Welcome to the University of Texas Skywatchers Report for Monday January 10 to Monday January 17th.
The moon is at first quarter on Wednesday the 12th, so we will have a waxing crescent moon for the first two days of this week and a waxing gibbous moon for the remainder of the week.
Photos of last week's partial solar eclipse can be seen at spaceweather.com.
Jupiter is high in the south-southwest at sunset and is setting at 11 p.m. this week. Look for Jupiter near the crescent moon on the evening of Monday the 10th. Uranus is still about a degree away from Jupiter, so this is a good time to try to find the seventh planet if you've never tried before. Look for a light turquoise blue object to Jupiter's lower right.
Saturn is rising at 12:15 a.m. at midweek and is visible until sunrise. Venus rises at 4 a.m., followed by Mercury a little before 6 a.m.
Astronomers working on data from the Kepler Mission announced Monday the discovery of the spacecraft's first rocky planet, measuring just 1.4 times the size of the Earth and with a mass 4.6 times greater than our planet's.
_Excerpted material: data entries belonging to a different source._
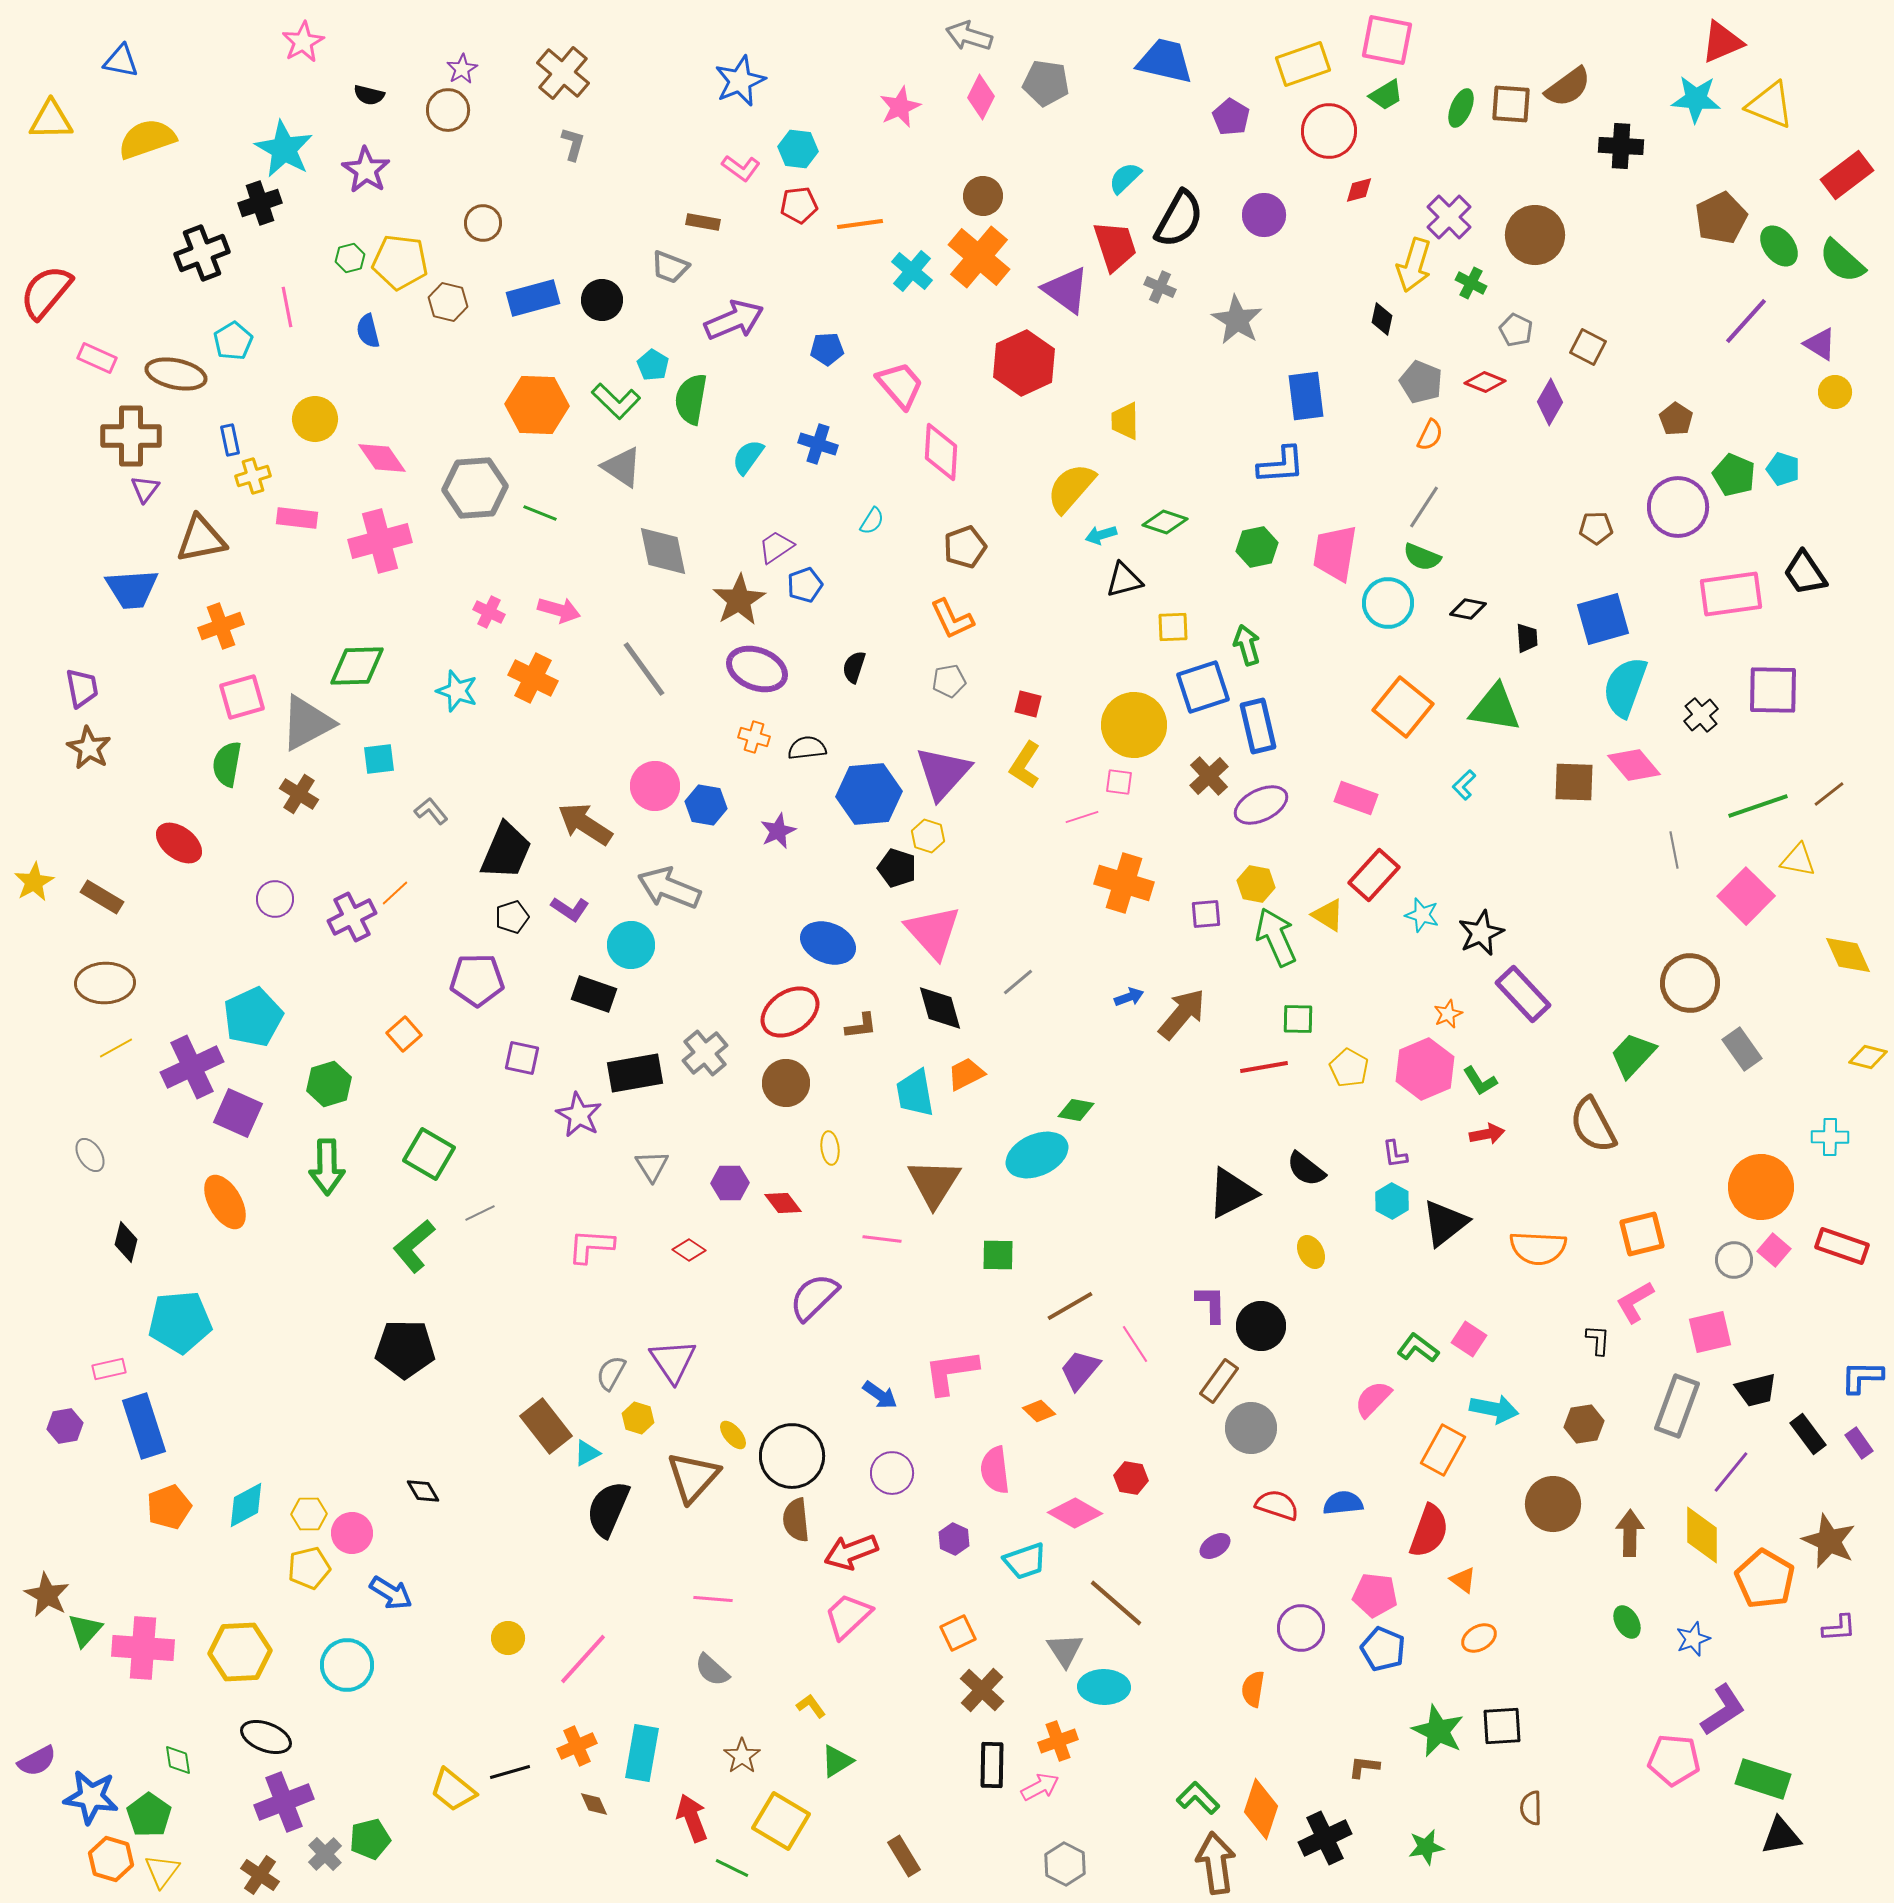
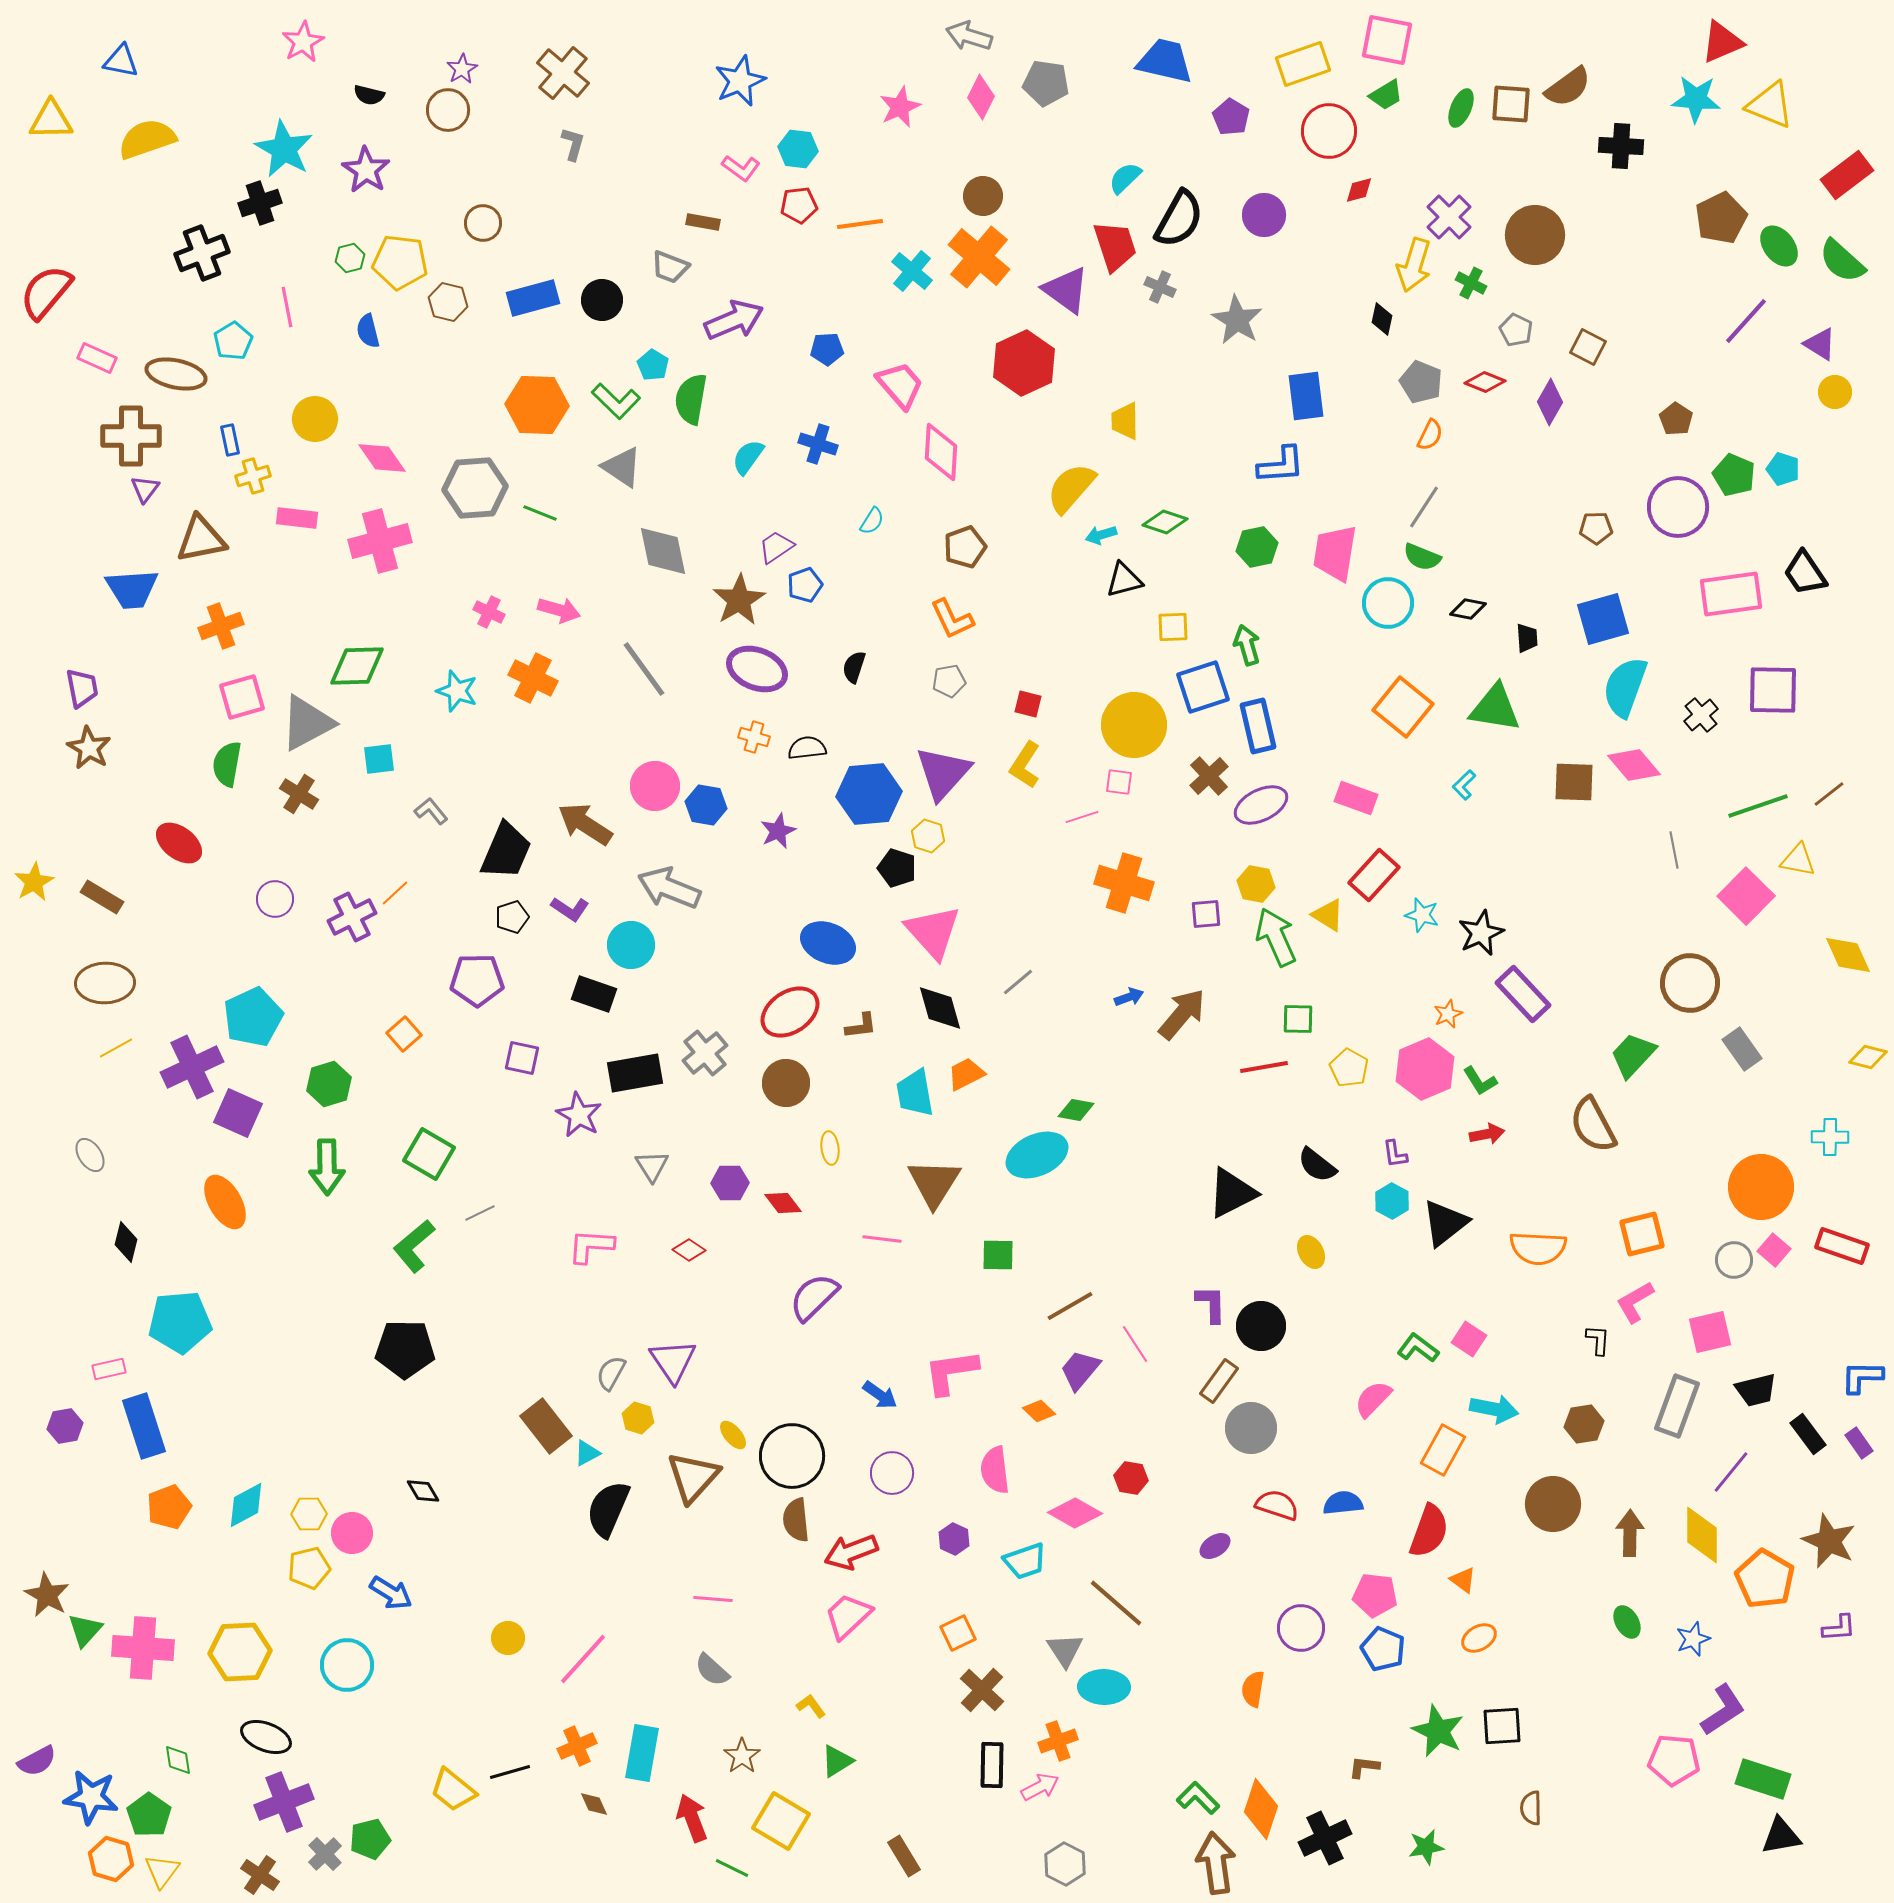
black semicircle at (1306, 1169): moved 11 px right, 4 px up
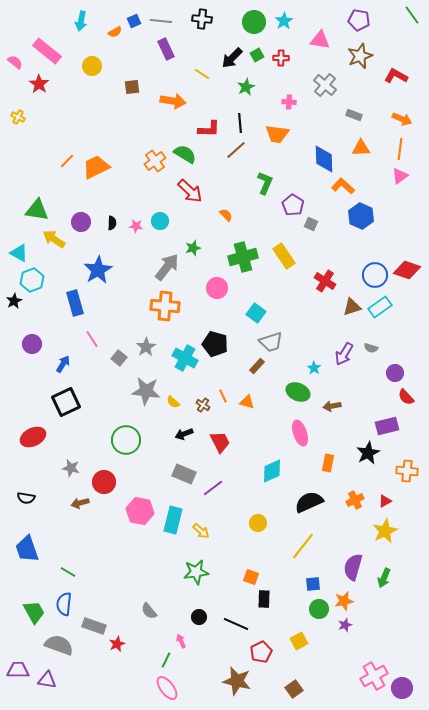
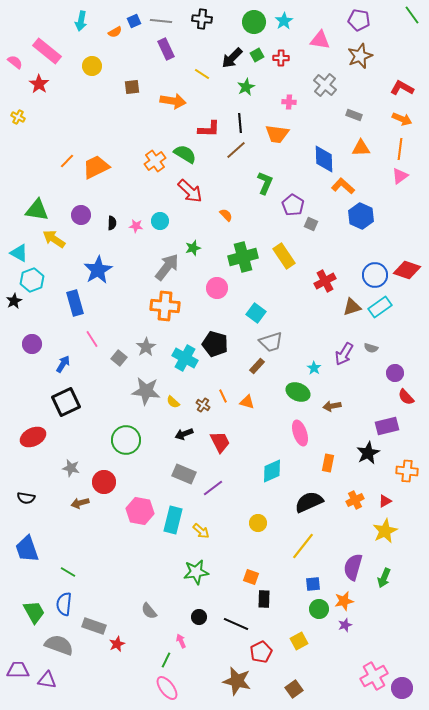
red L-shape at (396, 76): moved 6 px right, 12 px down
purple circle at (81, 222): moved 7 px up
red cross at (325, 281): rotated 30 degrees clockwise
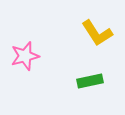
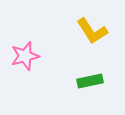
yellow L-shape: moved 5 px left, 2 px up
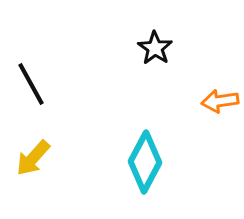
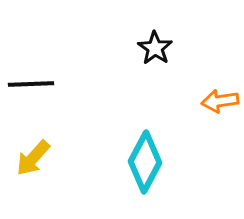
black line: rotated 63 degrees counterclockwise
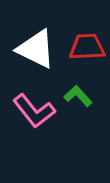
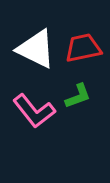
red trapezoid: moved 4 px left, 1 px down; rotated 9 degrees counterclockwise
green L-shape: rotated 112 degrees clockwise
This planet is too close to its parent star to be in a habitable zone, but is a good demonstration of the spacecraft's ability to detect small Earth-sized planets. You can read more about this and other discoveries from the Kepler mission at kepler.nasa.gov
Public viewing on UT telescopes will resume in late January. Stay tuned for information on the exact starting dates and times.
Thank you for calling the University of Texas Skywatchers Report.